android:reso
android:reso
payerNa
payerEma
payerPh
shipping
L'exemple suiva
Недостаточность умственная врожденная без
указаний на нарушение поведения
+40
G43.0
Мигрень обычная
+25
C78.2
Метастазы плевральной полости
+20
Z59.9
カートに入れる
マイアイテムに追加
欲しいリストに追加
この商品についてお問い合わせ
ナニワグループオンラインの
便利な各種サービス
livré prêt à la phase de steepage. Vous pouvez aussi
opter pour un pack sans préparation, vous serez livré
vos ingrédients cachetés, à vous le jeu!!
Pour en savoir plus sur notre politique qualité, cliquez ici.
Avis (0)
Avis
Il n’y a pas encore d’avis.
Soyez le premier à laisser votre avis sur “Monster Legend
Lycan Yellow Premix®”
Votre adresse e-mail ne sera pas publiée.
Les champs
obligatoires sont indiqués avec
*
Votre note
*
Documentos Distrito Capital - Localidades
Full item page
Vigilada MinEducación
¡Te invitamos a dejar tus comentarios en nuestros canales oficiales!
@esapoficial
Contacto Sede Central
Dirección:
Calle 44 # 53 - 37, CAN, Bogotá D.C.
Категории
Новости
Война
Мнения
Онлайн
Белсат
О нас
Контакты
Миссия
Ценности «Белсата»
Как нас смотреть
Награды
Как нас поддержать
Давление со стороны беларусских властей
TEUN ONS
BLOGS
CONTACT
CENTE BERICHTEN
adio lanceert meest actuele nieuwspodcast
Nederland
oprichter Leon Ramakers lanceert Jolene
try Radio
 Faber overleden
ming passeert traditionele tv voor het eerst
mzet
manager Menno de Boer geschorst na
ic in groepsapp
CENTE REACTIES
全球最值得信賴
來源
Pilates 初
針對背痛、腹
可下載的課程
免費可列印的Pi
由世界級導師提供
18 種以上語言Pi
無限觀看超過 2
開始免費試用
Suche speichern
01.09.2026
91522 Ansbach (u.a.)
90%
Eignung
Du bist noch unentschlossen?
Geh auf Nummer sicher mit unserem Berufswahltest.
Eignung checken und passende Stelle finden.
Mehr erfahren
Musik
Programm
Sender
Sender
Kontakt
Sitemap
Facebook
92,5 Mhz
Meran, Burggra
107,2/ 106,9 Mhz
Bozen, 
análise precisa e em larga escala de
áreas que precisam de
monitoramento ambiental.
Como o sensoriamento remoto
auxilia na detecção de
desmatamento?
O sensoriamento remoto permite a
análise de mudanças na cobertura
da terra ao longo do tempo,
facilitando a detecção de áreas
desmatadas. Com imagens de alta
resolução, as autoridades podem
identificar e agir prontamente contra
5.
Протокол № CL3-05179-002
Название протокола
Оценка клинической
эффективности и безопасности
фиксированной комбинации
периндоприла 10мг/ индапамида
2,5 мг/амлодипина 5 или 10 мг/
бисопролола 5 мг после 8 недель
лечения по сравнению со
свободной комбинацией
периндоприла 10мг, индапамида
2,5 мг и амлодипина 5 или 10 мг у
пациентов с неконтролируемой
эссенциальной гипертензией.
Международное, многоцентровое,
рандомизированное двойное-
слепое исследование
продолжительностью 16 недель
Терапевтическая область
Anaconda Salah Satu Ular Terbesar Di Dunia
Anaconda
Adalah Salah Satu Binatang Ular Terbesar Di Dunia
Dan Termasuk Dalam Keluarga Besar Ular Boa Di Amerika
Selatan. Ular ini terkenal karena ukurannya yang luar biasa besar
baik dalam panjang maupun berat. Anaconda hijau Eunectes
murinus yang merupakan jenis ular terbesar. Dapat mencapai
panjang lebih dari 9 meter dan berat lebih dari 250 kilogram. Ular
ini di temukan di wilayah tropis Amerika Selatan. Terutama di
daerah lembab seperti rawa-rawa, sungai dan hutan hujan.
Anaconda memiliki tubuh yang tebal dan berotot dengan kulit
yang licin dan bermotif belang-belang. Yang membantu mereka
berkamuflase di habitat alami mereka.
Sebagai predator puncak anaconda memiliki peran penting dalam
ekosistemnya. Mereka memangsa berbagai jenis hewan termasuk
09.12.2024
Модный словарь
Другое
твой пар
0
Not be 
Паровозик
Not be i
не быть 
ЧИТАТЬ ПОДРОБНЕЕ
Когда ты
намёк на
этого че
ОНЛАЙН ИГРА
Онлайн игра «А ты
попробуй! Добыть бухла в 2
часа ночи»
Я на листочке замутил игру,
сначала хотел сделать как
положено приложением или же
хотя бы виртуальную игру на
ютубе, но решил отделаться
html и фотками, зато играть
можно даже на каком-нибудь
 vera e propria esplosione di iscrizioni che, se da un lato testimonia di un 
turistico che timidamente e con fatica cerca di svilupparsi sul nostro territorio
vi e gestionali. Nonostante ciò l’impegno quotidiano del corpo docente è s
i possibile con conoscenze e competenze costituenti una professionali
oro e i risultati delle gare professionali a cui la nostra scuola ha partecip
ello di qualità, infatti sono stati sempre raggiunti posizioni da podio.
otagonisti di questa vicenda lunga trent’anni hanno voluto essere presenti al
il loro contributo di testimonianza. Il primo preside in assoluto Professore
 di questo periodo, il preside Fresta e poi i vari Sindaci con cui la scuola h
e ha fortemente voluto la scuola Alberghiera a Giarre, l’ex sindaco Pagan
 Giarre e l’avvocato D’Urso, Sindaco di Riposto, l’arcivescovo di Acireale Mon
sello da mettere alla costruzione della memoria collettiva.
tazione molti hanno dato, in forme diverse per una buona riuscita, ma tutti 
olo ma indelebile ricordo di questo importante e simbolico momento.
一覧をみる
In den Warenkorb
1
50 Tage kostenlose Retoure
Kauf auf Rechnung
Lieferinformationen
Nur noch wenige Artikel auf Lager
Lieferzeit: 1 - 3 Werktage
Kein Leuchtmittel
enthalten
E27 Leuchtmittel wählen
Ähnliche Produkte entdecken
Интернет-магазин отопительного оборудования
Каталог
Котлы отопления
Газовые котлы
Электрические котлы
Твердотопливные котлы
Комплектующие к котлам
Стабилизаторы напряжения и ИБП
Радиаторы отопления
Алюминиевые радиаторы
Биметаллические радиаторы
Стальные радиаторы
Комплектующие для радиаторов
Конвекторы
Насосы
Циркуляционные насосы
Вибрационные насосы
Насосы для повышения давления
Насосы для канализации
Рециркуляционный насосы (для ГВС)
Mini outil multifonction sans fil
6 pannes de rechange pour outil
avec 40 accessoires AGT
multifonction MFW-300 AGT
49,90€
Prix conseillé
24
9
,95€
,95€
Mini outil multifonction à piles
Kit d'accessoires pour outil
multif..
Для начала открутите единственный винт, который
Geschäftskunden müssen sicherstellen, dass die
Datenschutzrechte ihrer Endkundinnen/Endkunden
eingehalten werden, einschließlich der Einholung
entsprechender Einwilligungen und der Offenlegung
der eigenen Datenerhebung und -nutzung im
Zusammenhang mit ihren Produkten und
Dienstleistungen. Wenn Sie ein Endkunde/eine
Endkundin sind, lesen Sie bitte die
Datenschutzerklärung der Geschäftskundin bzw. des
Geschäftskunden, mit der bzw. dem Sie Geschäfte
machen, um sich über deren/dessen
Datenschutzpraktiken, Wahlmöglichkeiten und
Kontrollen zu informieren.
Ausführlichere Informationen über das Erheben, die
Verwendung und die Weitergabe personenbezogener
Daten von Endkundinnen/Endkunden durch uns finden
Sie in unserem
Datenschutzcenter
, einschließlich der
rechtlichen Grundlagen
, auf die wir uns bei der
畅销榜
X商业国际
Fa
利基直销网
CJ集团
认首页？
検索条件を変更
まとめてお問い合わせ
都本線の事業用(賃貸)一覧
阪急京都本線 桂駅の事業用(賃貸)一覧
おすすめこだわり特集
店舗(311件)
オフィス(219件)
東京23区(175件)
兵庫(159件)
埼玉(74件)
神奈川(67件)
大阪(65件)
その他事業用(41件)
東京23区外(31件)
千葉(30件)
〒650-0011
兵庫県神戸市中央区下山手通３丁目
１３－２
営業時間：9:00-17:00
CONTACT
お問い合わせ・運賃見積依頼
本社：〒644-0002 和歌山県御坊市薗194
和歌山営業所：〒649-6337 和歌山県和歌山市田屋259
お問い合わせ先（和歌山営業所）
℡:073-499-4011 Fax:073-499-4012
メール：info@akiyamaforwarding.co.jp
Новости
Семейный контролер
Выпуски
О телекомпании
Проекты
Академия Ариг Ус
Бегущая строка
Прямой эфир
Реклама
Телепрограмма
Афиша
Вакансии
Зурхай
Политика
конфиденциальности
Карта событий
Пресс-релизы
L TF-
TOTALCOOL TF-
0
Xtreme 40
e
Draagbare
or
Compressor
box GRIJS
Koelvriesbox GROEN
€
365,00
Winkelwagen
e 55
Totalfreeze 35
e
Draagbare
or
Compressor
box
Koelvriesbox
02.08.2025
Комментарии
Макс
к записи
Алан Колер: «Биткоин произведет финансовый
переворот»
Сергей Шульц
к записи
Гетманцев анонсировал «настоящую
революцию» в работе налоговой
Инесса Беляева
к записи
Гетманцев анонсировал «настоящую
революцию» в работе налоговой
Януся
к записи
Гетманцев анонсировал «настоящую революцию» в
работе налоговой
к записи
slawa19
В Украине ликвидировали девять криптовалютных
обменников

──────────────────────────────

EXERCISE DIRECTIONS: Within the material above, transcribe exactly the lines that run from the line holding "можно даже на каком-нибудь" through the line holding "Zusammenhang mit ihren Produkten und".

YOUR RESPONSE:
можно даже на каком-нибудь
 vera e propria esplosione di iscrizioni che, se da un lato testimonia di un 
turistico che timidamente e con fatica cerca di svilupparsi sul nostro territorio
vi e gestionali. Nonostante ciò l’impegno quotidiano del corpo docente è s
i possibile con conoscenze e competenze costituenti una professionali
oro e i risultati delle gare professionali a cui la nostra scuola ha partecip
ello di qualità, infatti sono stati sempre raggiunti posizioni da podio.
otagonisti di questa vicenda lunga trent’anni hanno voluto essere presenti al
il loro contributo di testimonianza. Il primo preside in assoluto Professore
 di questo periodo, il preside Fresta e poi i vari Sindaci con cui la scuola h
e ha fortemente voluto la scuola Alberghiera a Giarre, l’ex sindaco Pagan
 Giarre e l’avvocato D’Urso, Sindaco di Riposto, l’arcivescovo di Acireale Mon
sello da mettere alla costruzione della memoria collettiva.
tazione molti hanno dato, in forme diverse per una buona riuscita, ma tutti 
olo ma indelebile ricordo di questo importante e simbolico momento.
一覧をみる
In den Warenkorb
1
50 Tage kostenlose Retoure
Kauf auf Rechnung
Lieferinformationen
Nur noch wenige Artikel auf Lager
Lieferzeit: 1 - 3 Werktage
Kein Leuchtmittel
enthalten
E27 Leuchtmittel wählen
Ähnliche Produkte entdecken
Интернет-магазин отопительного оборудования
Каталог
Котлы отопления
Газовые котлы
Электрические котлы
Твердотопливные котлы
Комплектующие к котлам
Стабилизаторы напряжения и ИБП
Радиаторы отопления
Алюминиевые радиаторы
Биметаллические радиаторы
Стальные радиаторы
Комплектующие для радиаторов
Конвекторы
Насосы
Циркуляционные насосы
Вибрационные насосы
Насосы для повышения давления
Насосы для канализации
Рециркуляционный насосы (для ГВС)
Mini outil multifonction sans fil
6 pannes de rechange pour outil
avec 40 accessoires AGT
multifonction MFW-300 AGT
49,90€
Prix conseillé
24
9
,95€
,95€
Mini outil multifonction à piles
Kit d'accessoires pour outil
multif..
Для начала открутите единственный винт, который
Geschäftskunden müssen sicherstellen, dass die
Datenschutzrechte ihrer Endkundinnen/Endkunden
eingehalten werden, einschließlich der Einholung
entsprechender Einwilligungen und der Offenlegung
der eigenen Datenerhebung und -nutzung im
Zusammenhang mit ihren Produkten und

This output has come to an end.